● Exercise: Work through the records below and copy every line that includes "Sign".

● Information supplied:
>>>>>

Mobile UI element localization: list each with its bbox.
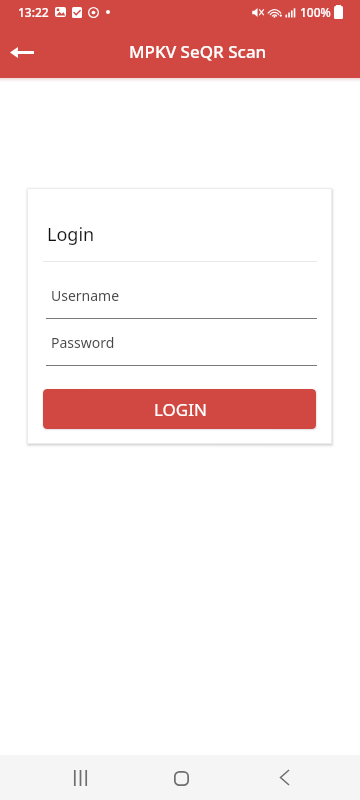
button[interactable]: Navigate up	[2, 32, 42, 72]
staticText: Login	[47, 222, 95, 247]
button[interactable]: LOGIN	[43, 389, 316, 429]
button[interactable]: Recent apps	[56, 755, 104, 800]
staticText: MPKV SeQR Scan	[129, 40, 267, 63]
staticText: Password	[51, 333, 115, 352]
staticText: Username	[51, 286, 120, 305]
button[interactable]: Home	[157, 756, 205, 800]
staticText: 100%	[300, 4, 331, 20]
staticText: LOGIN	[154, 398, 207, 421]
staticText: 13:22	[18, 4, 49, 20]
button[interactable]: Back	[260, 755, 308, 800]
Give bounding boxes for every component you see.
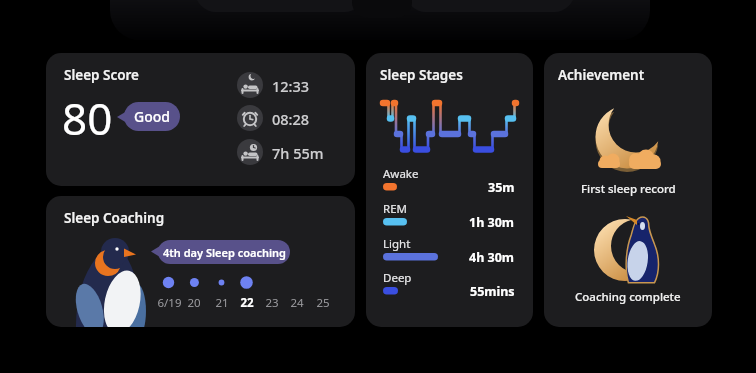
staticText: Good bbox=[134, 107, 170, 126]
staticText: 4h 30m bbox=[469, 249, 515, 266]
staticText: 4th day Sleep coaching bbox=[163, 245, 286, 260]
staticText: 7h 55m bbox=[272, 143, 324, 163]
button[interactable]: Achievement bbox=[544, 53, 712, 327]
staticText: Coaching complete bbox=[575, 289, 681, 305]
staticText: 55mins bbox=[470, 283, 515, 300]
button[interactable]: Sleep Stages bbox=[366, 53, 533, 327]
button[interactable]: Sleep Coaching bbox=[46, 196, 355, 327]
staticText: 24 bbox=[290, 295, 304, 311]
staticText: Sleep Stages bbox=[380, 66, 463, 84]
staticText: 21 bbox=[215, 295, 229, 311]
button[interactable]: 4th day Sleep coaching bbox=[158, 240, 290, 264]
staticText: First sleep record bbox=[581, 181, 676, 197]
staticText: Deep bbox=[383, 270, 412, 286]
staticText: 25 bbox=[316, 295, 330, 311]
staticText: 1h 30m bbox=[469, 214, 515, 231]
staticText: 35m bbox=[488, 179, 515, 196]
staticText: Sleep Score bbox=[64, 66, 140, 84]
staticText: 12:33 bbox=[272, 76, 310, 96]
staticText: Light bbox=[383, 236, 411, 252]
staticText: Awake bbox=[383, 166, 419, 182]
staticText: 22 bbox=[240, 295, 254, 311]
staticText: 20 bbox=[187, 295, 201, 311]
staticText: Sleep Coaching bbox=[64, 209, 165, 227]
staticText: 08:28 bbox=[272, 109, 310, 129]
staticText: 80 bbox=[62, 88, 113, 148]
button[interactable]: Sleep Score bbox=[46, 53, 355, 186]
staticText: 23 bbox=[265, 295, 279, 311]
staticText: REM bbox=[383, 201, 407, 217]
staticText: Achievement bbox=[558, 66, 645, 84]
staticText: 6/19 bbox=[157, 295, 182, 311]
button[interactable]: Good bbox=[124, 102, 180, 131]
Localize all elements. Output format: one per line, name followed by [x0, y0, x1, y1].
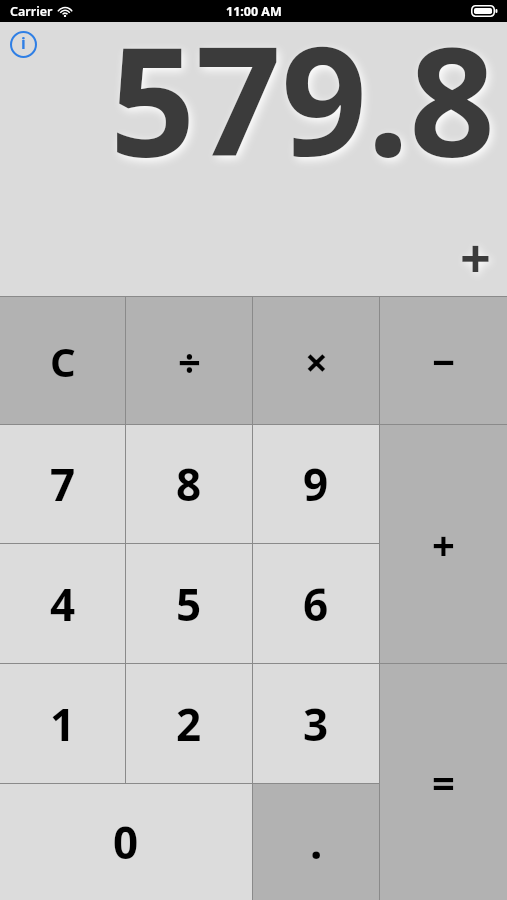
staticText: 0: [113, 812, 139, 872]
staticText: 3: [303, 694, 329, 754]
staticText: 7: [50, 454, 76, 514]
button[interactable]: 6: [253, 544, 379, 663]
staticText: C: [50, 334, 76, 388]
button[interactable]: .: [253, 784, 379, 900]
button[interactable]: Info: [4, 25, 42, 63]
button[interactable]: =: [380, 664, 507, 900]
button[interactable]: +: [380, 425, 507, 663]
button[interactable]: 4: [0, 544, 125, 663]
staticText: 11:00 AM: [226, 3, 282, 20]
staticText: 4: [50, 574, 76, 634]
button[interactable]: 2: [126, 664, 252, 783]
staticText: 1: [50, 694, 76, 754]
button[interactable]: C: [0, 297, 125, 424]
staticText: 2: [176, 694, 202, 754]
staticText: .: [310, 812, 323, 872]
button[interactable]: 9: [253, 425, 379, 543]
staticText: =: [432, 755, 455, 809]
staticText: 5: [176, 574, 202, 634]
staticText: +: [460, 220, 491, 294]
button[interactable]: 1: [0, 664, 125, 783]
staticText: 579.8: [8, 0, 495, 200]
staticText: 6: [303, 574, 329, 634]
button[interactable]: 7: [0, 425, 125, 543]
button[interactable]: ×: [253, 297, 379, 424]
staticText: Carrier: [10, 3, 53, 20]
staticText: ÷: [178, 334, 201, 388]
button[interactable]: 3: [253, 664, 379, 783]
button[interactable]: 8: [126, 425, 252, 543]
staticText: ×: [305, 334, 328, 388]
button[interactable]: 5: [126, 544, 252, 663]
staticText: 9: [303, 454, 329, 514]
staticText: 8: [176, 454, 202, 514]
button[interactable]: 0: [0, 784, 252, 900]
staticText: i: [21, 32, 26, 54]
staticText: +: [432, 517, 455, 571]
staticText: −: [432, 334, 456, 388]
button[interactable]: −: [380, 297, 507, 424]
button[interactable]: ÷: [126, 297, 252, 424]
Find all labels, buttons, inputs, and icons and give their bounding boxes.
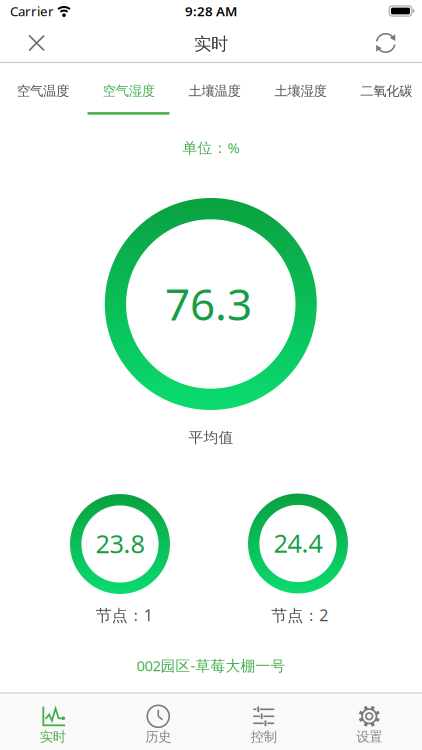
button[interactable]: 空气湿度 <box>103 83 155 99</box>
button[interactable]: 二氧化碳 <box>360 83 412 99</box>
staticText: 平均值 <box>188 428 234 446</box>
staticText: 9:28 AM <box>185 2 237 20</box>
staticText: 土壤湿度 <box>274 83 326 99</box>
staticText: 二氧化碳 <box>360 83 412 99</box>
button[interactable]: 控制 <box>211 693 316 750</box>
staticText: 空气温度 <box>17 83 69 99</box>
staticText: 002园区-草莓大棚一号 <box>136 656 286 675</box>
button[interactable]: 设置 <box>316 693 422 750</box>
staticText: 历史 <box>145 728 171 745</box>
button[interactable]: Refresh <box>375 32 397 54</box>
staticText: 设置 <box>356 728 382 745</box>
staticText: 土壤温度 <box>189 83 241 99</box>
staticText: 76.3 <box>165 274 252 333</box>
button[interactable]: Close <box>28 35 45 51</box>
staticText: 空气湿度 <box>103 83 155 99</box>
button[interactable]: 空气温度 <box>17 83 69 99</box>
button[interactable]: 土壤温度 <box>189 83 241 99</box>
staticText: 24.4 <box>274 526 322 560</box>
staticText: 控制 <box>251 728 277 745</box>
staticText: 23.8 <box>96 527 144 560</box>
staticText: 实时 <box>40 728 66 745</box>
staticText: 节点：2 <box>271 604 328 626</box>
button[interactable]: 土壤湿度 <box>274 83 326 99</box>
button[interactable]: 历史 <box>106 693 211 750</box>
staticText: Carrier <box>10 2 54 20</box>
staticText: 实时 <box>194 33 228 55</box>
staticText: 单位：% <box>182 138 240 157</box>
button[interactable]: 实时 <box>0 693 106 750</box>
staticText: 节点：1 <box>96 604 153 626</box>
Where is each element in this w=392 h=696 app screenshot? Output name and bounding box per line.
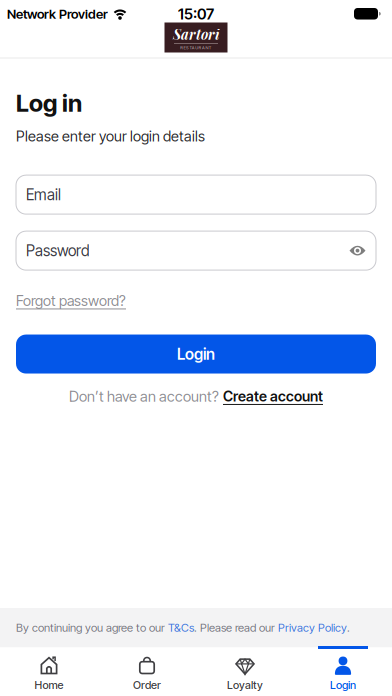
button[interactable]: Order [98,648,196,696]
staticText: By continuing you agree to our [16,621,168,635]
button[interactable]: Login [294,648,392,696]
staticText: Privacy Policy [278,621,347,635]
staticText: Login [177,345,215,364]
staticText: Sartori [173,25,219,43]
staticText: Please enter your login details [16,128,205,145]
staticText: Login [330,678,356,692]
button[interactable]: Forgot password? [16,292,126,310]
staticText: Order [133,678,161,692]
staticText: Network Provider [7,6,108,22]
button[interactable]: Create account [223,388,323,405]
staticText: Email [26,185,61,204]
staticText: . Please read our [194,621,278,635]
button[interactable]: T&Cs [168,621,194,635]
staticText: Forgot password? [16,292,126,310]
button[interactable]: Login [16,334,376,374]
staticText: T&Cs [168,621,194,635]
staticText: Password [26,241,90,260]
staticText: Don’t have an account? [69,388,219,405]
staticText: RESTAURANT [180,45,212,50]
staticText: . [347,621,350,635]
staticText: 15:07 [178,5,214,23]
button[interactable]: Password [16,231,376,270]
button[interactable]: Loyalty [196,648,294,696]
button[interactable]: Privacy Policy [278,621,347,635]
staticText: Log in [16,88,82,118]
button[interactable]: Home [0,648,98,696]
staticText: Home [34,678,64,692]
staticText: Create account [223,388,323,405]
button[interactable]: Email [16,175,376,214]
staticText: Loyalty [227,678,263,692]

<<<<<
>>>>>

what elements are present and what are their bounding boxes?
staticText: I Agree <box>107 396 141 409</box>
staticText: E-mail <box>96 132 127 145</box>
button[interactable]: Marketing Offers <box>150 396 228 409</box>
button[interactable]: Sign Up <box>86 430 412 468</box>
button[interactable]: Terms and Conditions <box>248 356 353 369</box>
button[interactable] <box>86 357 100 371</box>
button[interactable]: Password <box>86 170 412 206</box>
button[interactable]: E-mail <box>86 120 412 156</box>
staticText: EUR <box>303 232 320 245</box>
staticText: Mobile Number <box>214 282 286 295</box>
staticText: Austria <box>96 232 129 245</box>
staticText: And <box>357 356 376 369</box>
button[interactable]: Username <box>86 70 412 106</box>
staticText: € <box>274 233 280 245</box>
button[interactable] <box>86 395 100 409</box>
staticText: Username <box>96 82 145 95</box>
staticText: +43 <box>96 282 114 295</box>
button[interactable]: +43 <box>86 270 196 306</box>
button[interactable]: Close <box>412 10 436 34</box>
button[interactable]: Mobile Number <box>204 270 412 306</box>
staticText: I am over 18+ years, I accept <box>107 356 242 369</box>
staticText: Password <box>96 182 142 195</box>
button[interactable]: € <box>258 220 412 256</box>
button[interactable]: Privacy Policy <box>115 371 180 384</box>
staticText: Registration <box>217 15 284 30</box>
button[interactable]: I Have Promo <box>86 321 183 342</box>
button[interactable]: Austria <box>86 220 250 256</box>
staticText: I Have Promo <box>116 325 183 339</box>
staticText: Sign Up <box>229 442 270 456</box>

<<<<<

● Task output:
button[interactable]: Sign Up <box>86 430 412 468</box>
staticText: Sign Up <box>229 442 270 456</box>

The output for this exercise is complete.